As I enter my second year in college, these are the top ten
times I’ll miss using the magic words “I’m a freshman” to save me from humility.
1. When you show up to a house party in a tight skirt andten-inch heels and all the other girls are kicking it casual in shorts and sandals.
2. Walking into the wrong classroom at the wrong time on the
wrong day of the week.
3. When your parents are yelling at you for ordering $5,000
worth of textbooks before class started and didn’t end up using a single one.
4. When you’re on the “dance floor” at the bar, because
everyone else knows you’re not actually supposed to dance on it.
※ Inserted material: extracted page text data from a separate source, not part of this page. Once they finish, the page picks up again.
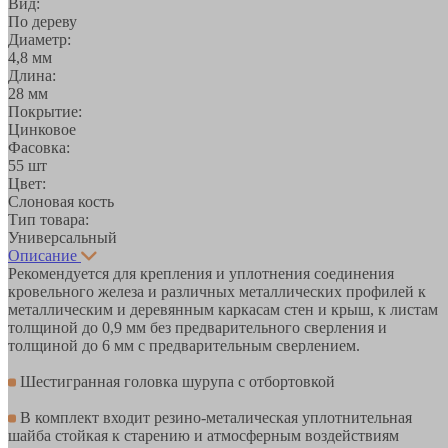
Вид:
По дереву
Диаметр:
4,8 мм
Длина:
28 мм
Покрытие:
Цинковое
Фасовка:
55 шт
Цвет:
Слоновая кость
Тип товара:
Универсальный
Описание
Рекомендуется для крепления и уплотнения соединения
кровельного железа и различных металлических профилей к
металлическим и деревянным каркасам стен и крыш, к листам
толщиной до 0,9 мм без предварительного сверления и
толщиной до 6 мм с предварительным сверлением.
Шестигранная головка шурупа с отбортовкой
В комплект входит резино-металическая уплотнительная
шайба стойкая к старению и атмосферным воздействиям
5. Eating pizza, fried chicken, hamburgers, pasta and anything else in sight three times a day, even though you have to walk right by the salad bar every time. Or even skipping a meal altogether and just getting soft-serve.
6. When you forget to turn in an online quiz because the due date “really snuck up on you”.
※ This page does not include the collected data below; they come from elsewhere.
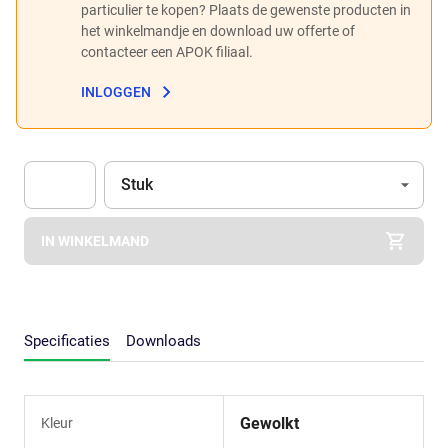
particulier te kopen? Plaats de gewenste producten in
het winkelmandje en download uw offerte of
contacteer een APOK filiaal.
INLOGGEN
Eenheid
(Optioneel)
Stuk
Apok.Product.Detail.AddToCart.Quantity
(Optioneel)
IN WINKELMAND
Specificaties
Downloads
Gewolkt
Kleur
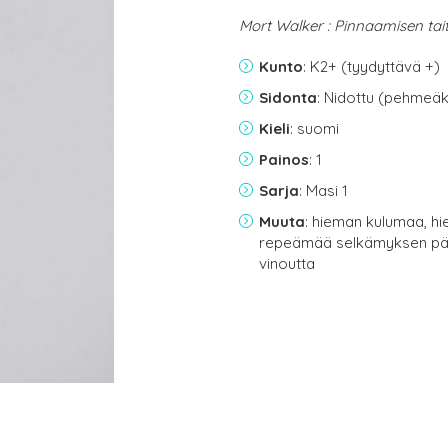
Mort Walker : Pinnaamisen tai
Kunto
: K2+ (tyydyttävä +)
Sidonta
: Nidottu (pehmeäk
Kieli
: suomi
Painos
: 1
Sarja
: Masi 1
Muuta
: hieman kulumaa, hi
repeämää selkämyksen pä
vinoutta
7. Thinking you can handle thirty-eight shots of Jose, Jim, or Jack.
8.Traveling around in excessively large groups and looking more like cattle being herded than college students.
9. Talking to that boy in the bar that has been around the block a few (74) times and every other girl is giving you her best b**** face. You didn’t know any better!
10. When you have an irrational breakdown because you miss your parents or your bed. While you still miss these things all four years, you don’t have a built in excuse after freshman year.